- _EXERCISE OBJECTIVE_: In the records below, find each line with "Institucional" and copy it.

- _MATERIAL FOR THE TASK_:
- Opening Delimiter -
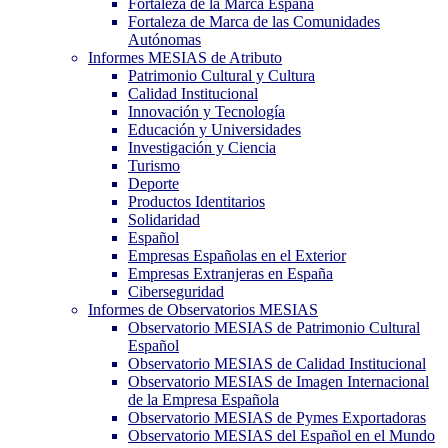
Fortaleza de la Marca España
Fortaleza de Marca de las Comunidades
Autónomas
Informes MESIAS de Atributo
Patrimonio Cultural y Cultura
Calidad Institucional
Innovación y Tecnología
Educación y Universidades
Investigación y Ciencia
Turismo
Deporte
Productos Identitarios
Solidaridad
Español
Empresas Españolas en el Exterior
Empresas Extranjeras en España
Ciberseguridad
Informes de Observatorios MESIAS
Observatorio MESIAS de Patrimonio Cultural
Español
Observatorio MESIAS de Calidad Institucional
Observatorio MESIAS de Imagen Internacional
de la Empresa Española
Observatorio MESIAS de Pymes Exportadoras
Observatorio MESIAS del Español en el Mundo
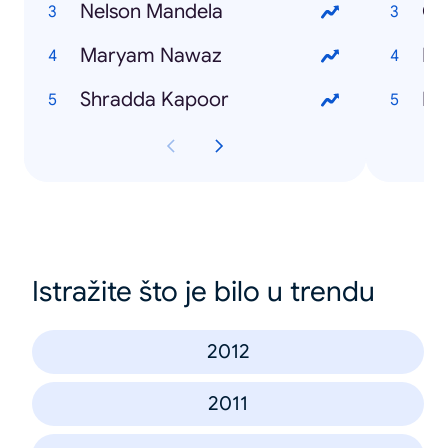
Nelson Mandela
Ch
Maryam Nawaz
Bi
Shradda Kapoor
Du
Istražite što je bilo u trendu
2012
2011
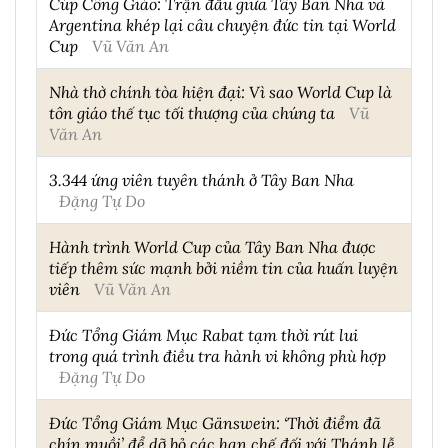
Cúp Công Giáo: Trận đấu giữa Tây Ban Nha và
Argentina khép lại câu chuyện đức tin tại World
Cup
Vũ Văn An
Nhà thờ chính tòa hiện đại: Vì sao World Cup là
tôn giáo thế tục tối thượng của chúng ta
Vũ
Văn An
3.344 ứng viên tuyên thánh ở Tây Ban Nha
Đặng Tự Do
Hành trình World Cup của Tây Ban Nha được
tiếp thêm sức mạnh bởi niềm tin của huấn luyện
viên
Vũ Văn An
Đức Tổng Giám Mục Rabat tạm thời rút lui
trong quá trình điều tra hành vi không phù hợp
Đặng Tự Do
Đức Tổng Giám Mục Gänswein: ‘Thời điểm đã
chín muồi’ để dỡ bỏ các hạn chế đối với Thánh lễ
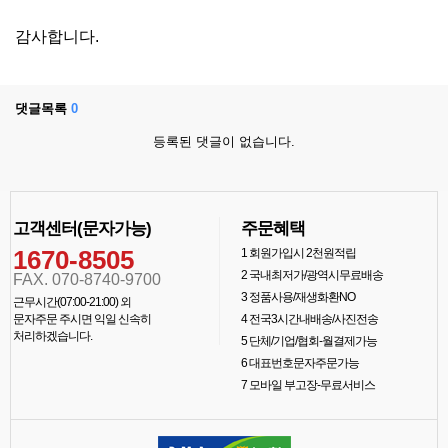
감사합니다.
댓글목록
0
등록된 댓글이 없습니다.
고객센터(문자가능)
주문혜택
1670-8505
1
회원가입시 2천원적립
2
국내최저가/광역시무료배송
FAX. 070-8740-9700
3
정품사용/재생화환NO
근무시간(07:00-21:00) 외
문자주문 주시면 익일 신속히
4
전국3시간내배송/사진전송
처리하겠습니다.
5
단체/기업/협회-월결제가능
6
대표번호문자주문가능
7
모바일 부고장-무료서비스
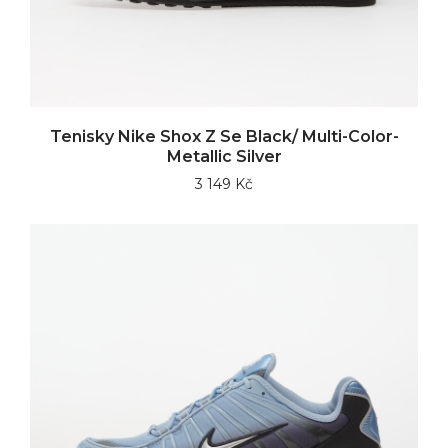
Tenisky Nike Shox Z Se Black/ Multi-Color-
Metallic Silver
3 149 Kč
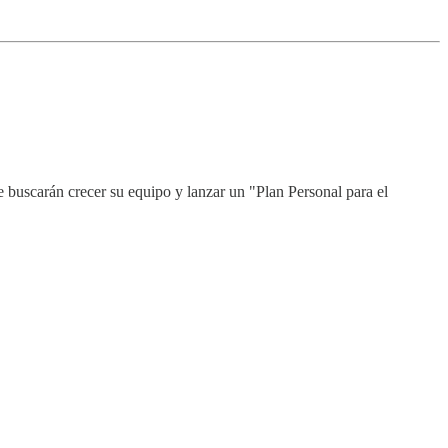
de buscarán crecer su equipo y lanzar un "Plan Personal para el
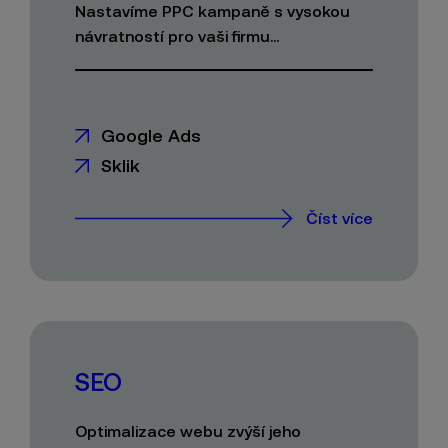
Nastavíme PPC kampaně s vysokou
návratností pro vaši firmu...
Google Ads
Sklik
Číst více
SEO
Optimalizace webu zvýší jeho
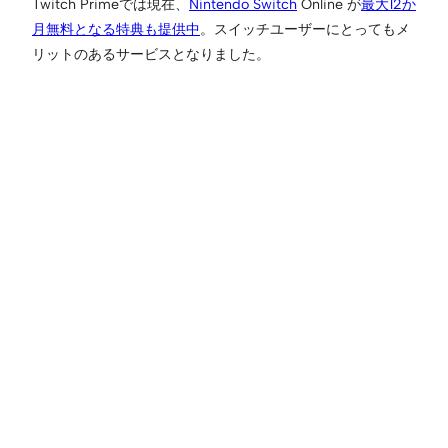
Twitch Primeでは現在、
Nintendo Switch
Online が
最大12か
月無料となる特典も提供中
。スイッチユーザーにとってもメ
リットのあるサービスとなりました。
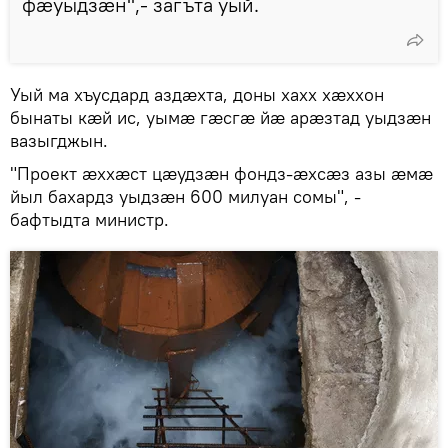
фӕуыдзӕн",- загъта уый.
Уый ма хъусдард аздӕхта, доны хахх хӕххон
бынаты кӕй ис, уымӕ гӕсгӕ йӕ арӕзтад уыдзӕн
вазыгджын.
"Проект ӕххӕст цӕудзӕн фондз-ӕхсӕз азы ӕмӕ
йыл бахардз уыдзӕн 600 милуан сомы", -
бафтыдта министр.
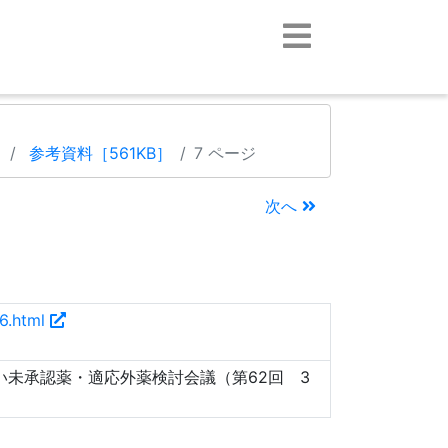
）
参考資料［561KB］
7 ページ
次へ
36.html
い未承認薬・適応外薬検討会議（第62回 3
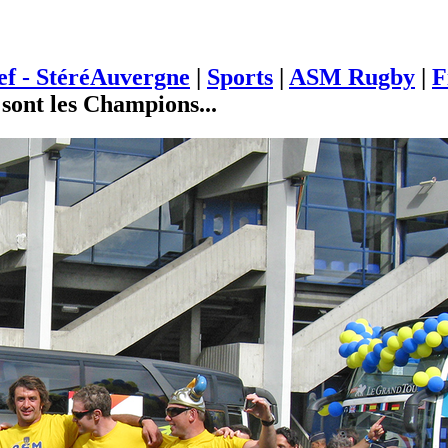
ief - StéréAuvergne
|
Sports
|
ASM Rugby
|
F
s sont les Champions...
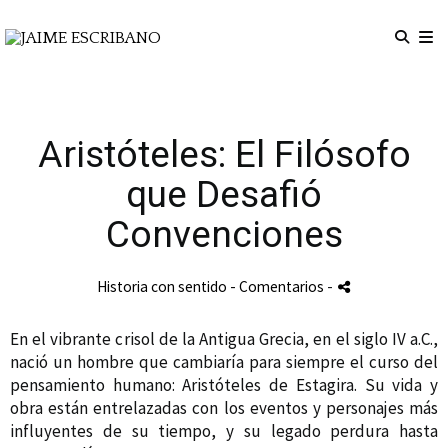
Aristóteles: El Filósofo
que Desafió
Convenciones
Historia con sentido
- Comentarios
-
En el vibrante crisol de la Antigua Grecia, en el siglo IV a.C.,
nació un hombre que cambiaría para siempre el curso del
pensamiento humano: Aristóteles de Estagira. Su vida y
obra están entrelazadas con los eventos y personajes más
influyentes de su tiempo, y su legado perdura hasta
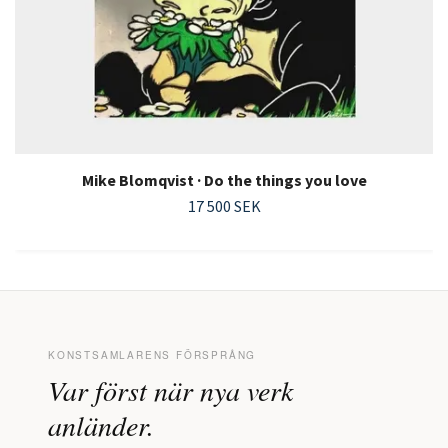
Mike Blomqvist · Do the things you love
17 500 SEK
KONSTSAMLARENS FÖRSPRÅNG
Var först när nya verk
anländer.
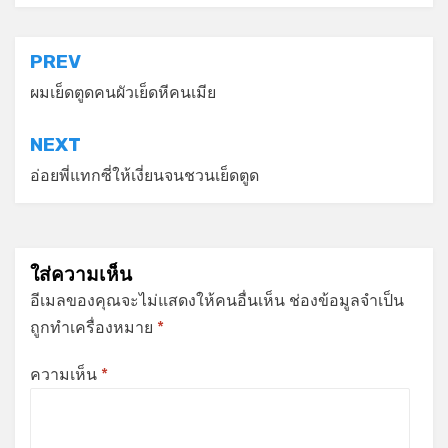
แนะแนว
PREV
เรื่อง
ผมเย็ดตูดคนผัวเย็ดหีคนเมีย
NEXT
อ่อยพี่แทกซี่ให้เงี่ยนจนชวนเย็ดตูด
ใส่ความเห็น
อีเมลของคุณจะไม่แสดงให้คนอื่นเห็น
ช่องข้อมูลจำเป็น
ถูกทำเครื่องหมาย
*
ความเห็น
*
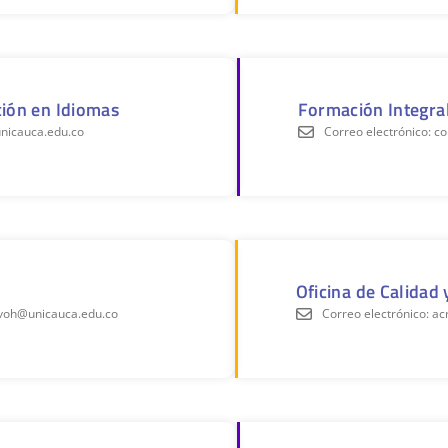
ión en Idiomas
Formación Integral
unicauca.edu.co
Correo electrónico: 
Oficina de Calidad 
hivoh@unicauca.edu.co
Correo electrónico: a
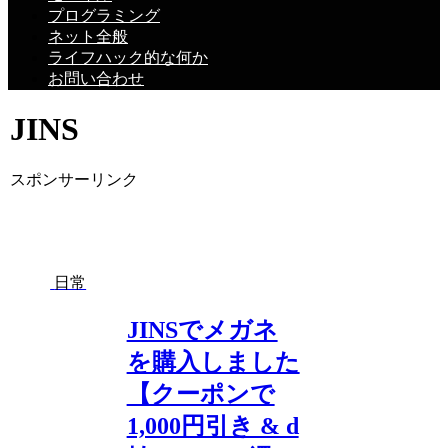
プログラミング
ネット全般
ライフハック的な何か
お問い合わせ
JINS
スポンサーリンク
日常
JINSでメガネ
を購入しました
【クーポンで
1,000円引き & d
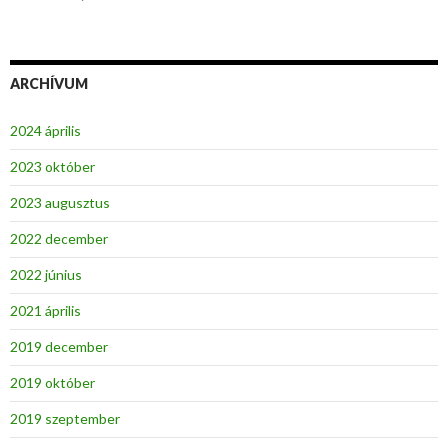
ARCHÍVUM
2024 április
2023 október
2023 augusztus
2022 december
2022 június
2021 április
2019 december
2019 október
2019 szeptember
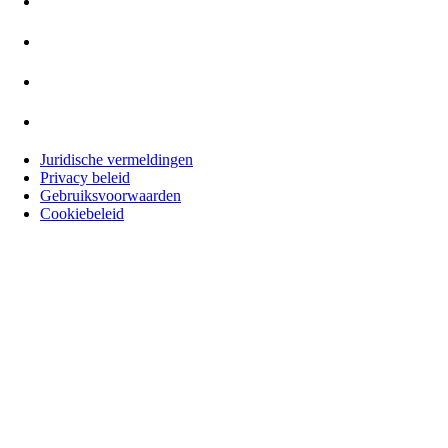
Juridische vermeldingen
Privacy beleid
Gebruiksvoorwaarden
Cookiebeleid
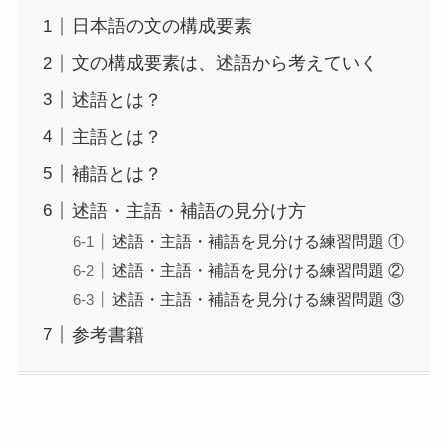
日本語の文の構成要素
文の構成要素は、述語から考えていく
述語とは？
主語とは？
補語とは？
述語・主語・補語の見分け方
述語・主語・補語を見分ける練習問題 ①
述語・主語・補語を見分ける練習問題 ②
述語・主語・補語を見分ける練習問題 ③
参考書籍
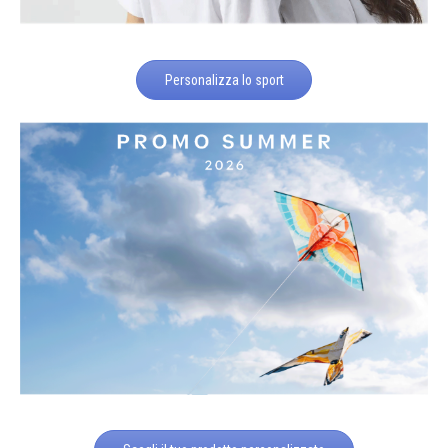
Personalizza lo sport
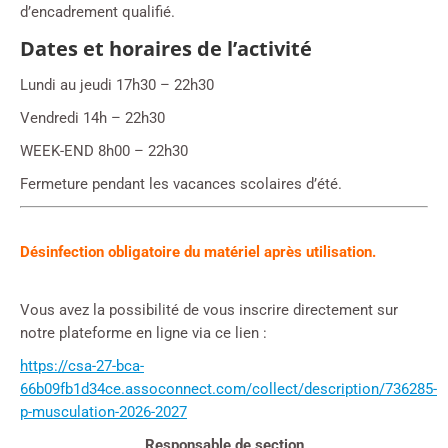
d’encadrement qualifié.
Dates et horaires de l’activité
Lundi au jeudi 17h30 – 22h30
Vendredi 14h – 22h30
WEEK-END 8h00 – 22h30
Fermeture pendant les vacances scolaires d’été.
Désinfection obligatoire du matériel après utilisation.
Vous avez la possibilité de vous inscrire directement sur
notre plateforme en ligne via ce lien :
https://csa-27-bca-
66b09fb1d34ce.assoconnect.com/collect/description/736285-
p-musculation-2026-2027
Responsable de section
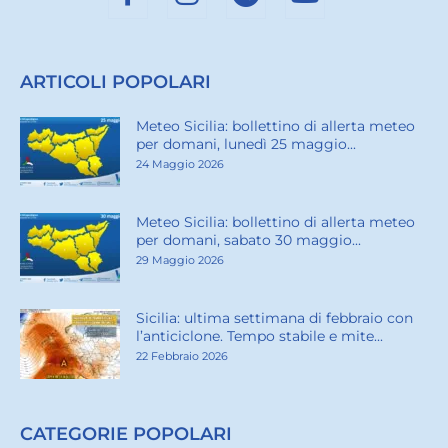
ARTICOLI POPOLARI
Meteo Sicilia: bollettino di allerta meteo
per domani, lunedì 25 maggio...
24 Maggio 2026
Meteo Sicilia: bollettino di allerta meteo
per domani, sabato 30 maggio...
29 Maggio 2026
Sicilia: ultima settimana di febbraio con
l’anticiclone. Tempo stabile e mite...
22 Febbraio 2026
CATEGORIE POPOLARI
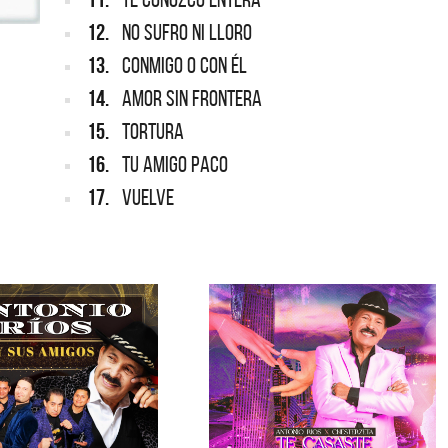
12.
NO SUFRO NI LLORO
13.
CONMIGO O CON ÉL
14.
AMOR SIN FRONTERA
15.
TORTURA
16.
TU AMIGO PACO
17.
VUELVE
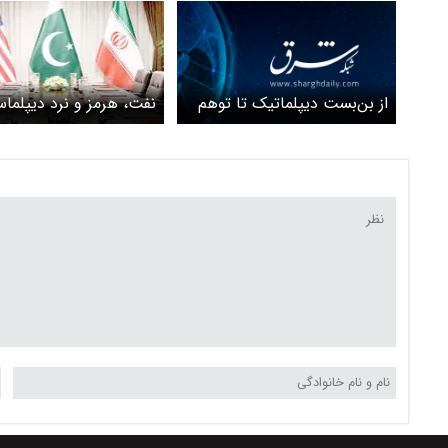
از بن‌بست دیپلماتیک تا توهم
نفت، هرمز و نرد دیپلماسی
ترور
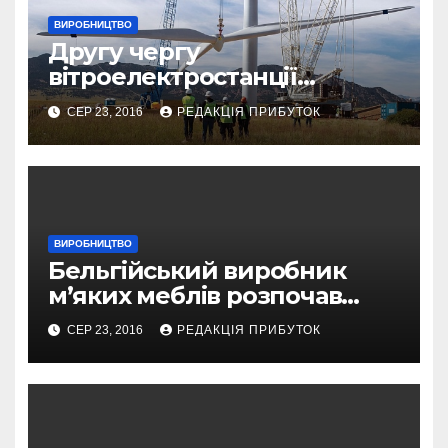
ВИРОБНИЦТВО
Другу чергу
вітроелектростанції
«Старий Самбір-1» запустять
СЕР 23, 2016
РЕДАКЦІЯ ПРИБУТОК
у 4 кварталі
ВИРОБНИЦТВО
Бельгійський виробник
м’яких меблів розпочав
будівництво фабрики у
СЕР 23, 2016
РЕДАКЦІЯ ПРИБУТОК
Бориславі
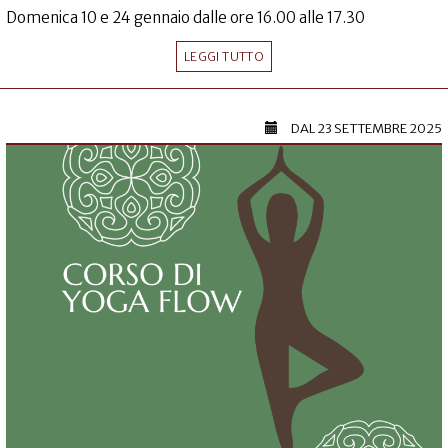
Domenica 10 e 24 gennaio dalle ore 16.00 alle 17.30
LEGGI TUTTO
DAL
23 SETTEMBRE 2025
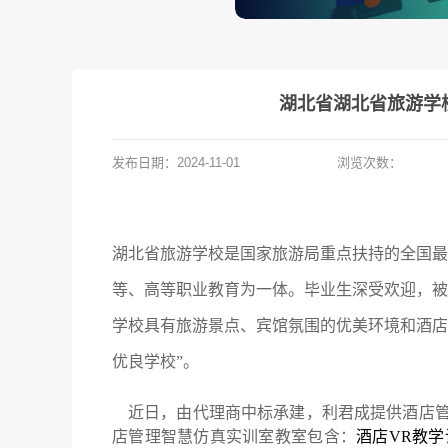
湖北省湖北省旅游学
发布日期：
2024-11-01
浏览次数：
湖北省旅游学校是国家旅游局重点扶持的全国最
等、高等职业教育为一体。毕业生深受欢迎，被
学校具有旅游景点、宾馆氛围的优美环境和酒店
优良学校”。
近日，由代理商中标承建，利君成提供酒店
店管理智慧仿真实训室教室包含：
酒店VR教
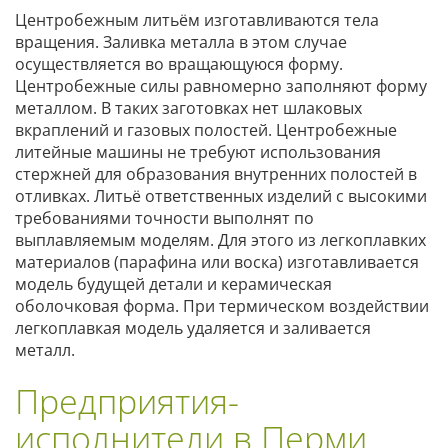
Центробежным литьём изготавливаются тела
вращения. Заливка металла в этом случае
осуществляется во вращающуюся форму.
Центробежные силы равномерно заполняют форму
металлом. В таких заготовках нет шлаковых
вкраплений и газовых полостей. Центробежные
литейные машины не требуют использования
стержней для образования внутренних полостей в
отливках. Литьё ответственных изделий с высокими
требованиями точности выполнят по
выплавляемым моделям. Для этого из легкоплавких
материалов (парафина или воска) изготавливается
модель будущей детали и керамическая
оболочковая форма. При термическом воздействии
легкоплавкая модель удаляется и заливается
металл.
Предприятия-
исполнители в Перми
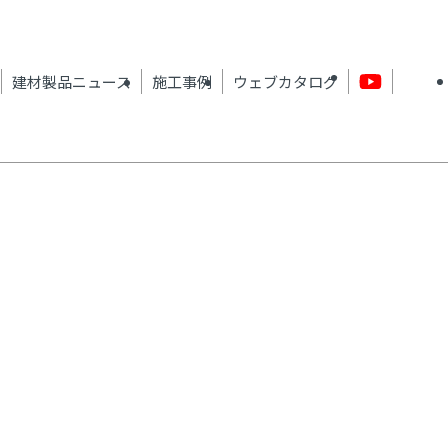
建材製品ニュース
施工事例
ウェブカタログ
- Closing Delimiter -
- _EXERCISE ANSWER_:
Calidad Institucional
Observatorio MESIAS de Calidad Institucional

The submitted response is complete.